Data for this task:

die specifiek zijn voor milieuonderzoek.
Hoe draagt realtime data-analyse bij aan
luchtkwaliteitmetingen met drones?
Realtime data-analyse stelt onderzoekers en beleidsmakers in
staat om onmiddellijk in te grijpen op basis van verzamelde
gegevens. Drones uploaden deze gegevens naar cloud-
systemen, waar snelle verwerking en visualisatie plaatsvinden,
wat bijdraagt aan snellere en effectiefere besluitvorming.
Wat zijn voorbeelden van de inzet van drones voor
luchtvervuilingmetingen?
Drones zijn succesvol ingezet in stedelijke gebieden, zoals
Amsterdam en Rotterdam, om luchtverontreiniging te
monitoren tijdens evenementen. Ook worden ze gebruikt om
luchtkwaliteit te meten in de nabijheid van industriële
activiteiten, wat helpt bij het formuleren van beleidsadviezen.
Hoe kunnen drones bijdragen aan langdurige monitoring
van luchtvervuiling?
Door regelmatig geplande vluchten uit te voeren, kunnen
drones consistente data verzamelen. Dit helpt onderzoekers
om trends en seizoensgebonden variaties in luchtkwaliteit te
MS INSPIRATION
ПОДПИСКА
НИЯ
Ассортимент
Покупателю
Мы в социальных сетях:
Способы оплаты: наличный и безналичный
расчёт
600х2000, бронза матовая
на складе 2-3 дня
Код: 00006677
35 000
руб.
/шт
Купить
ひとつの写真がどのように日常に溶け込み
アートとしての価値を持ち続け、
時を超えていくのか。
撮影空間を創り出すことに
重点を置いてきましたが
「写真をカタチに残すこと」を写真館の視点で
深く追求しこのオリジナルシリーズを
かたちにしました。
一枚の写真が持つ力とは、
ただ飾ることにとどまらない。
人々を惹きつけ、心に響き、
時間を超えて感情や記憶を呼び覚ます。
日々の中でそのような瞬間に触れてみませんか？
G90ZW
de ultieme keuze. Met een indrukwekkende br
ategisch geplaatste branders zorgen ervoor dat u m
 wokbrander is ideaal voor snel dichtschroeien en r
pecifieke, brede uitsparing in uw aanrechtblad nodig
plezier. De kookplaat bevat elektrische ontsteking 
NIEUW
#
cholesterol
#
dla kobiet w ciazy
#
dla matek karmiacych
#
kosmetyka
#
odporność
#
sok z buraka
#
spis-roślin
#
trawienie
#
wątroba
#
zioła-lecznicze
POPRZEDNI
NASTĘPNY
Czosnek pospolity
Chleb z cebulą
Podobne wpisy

...

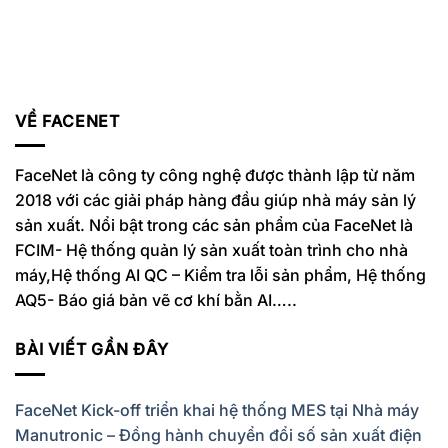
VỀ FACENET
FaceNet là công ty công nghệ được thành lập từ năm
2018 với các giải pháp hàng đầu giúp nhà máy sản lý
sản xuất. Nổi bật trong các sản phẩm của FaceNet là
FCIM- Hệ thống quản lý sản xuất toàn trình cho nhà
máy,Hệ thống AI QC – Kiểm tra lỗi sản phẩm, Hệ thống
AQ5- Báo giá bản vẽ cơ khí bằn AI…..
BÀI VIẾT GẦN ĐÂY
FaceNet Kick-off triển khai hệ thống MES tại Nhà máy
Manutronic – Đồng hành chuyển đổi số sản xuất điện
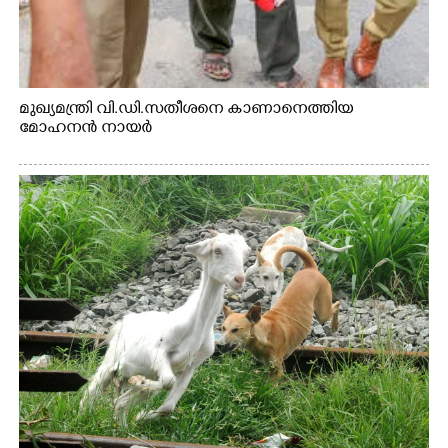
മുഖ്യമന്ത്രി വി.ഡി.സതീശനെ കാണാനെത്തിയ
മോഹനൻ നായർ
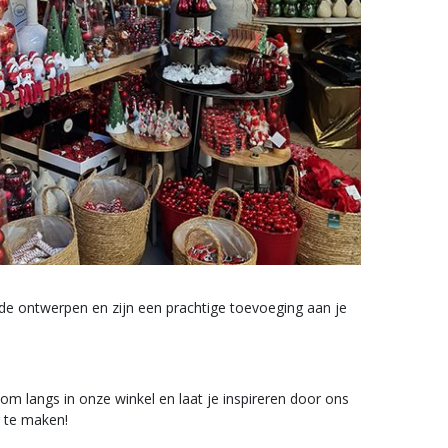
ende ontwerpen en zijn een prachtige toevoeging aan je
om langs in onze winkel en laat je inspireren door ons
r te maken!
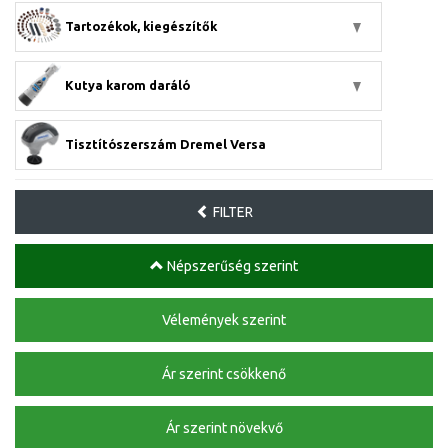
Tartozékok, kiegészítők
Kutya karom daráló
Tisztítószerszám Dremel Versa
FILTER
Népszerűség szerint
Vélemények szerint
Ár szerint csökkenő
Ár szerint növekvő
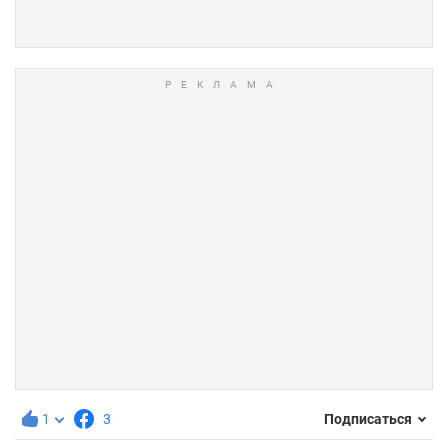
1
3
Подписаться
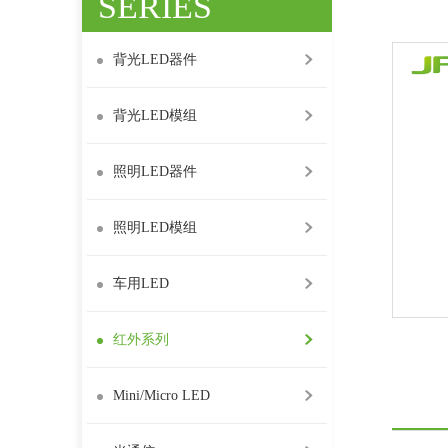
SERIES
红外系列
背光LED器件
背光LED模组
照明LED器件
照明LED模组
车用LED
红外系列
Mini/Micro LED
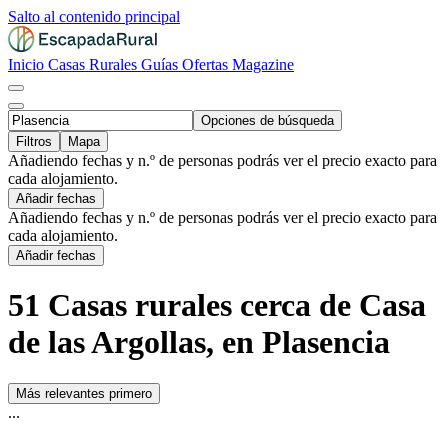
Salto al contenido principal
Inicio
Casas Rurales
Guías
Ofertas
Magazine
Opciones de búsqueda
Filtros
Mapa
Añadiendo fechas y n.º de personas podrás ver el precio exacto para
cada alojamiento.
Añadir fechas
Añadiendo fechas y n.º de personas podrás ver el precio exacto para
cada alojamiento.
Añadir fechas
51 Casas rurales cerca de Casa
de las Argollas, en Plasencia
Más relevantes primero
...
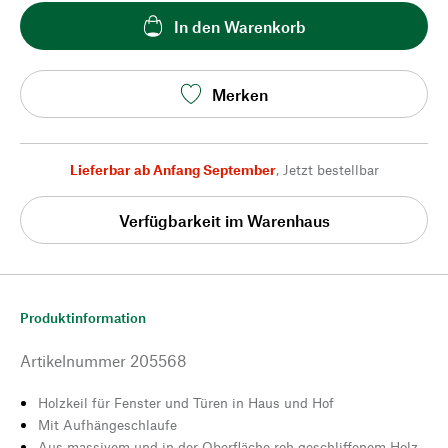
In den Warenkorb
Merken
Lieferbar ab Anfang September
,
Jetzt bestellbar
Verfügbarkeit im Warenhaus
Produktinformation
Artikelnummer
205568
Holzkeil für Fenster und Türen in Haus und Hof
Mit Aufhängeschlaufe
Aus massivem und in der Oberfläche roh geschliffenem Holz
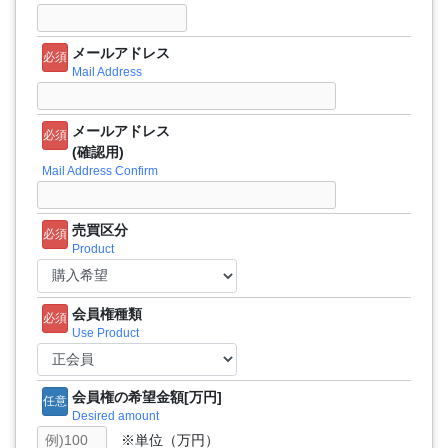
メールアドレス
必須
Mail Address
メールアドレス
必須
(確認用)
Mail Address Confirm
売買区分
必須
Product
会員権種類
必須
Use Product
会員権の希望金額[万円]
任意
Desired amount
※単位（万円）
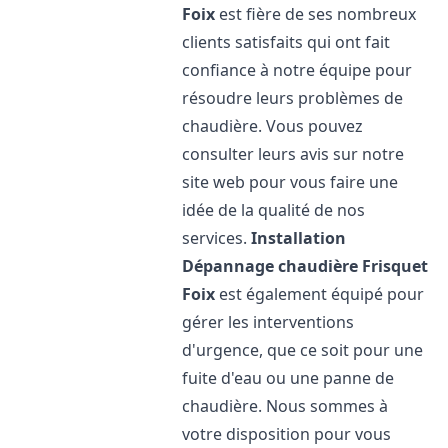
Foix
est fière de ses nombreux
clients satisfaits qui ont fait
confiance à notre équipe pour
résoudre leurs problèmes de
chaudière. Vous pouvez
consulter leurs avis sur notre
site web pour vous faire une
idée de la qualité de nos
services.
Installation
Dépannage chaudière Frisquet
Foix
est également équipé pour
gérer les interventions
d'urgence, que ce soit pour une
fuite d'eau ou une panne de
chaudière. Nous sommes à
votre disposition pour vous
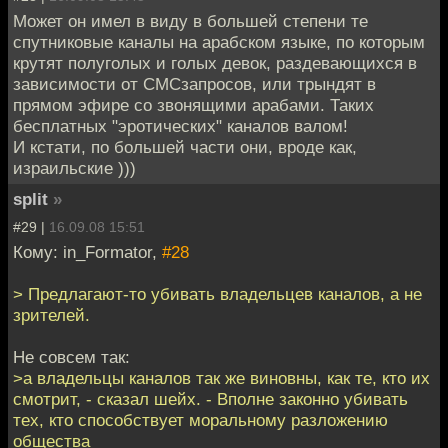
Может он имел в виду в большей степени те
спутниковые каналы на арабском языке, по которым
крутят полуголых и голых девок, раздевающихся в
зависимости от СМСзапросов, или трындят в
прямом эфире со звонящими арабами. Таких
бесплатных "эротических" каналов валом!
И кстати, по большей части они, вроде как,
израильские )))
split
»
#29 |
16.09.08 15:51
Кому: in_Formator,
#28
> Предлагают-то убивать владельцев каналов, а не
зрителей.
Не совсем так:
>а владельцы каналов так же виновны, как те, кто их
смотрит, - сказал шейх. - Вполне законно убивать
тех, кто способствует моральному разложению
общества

Exercise objective: Report the number of lines in the records above that contain "zijn", with no other text.

Reply: 4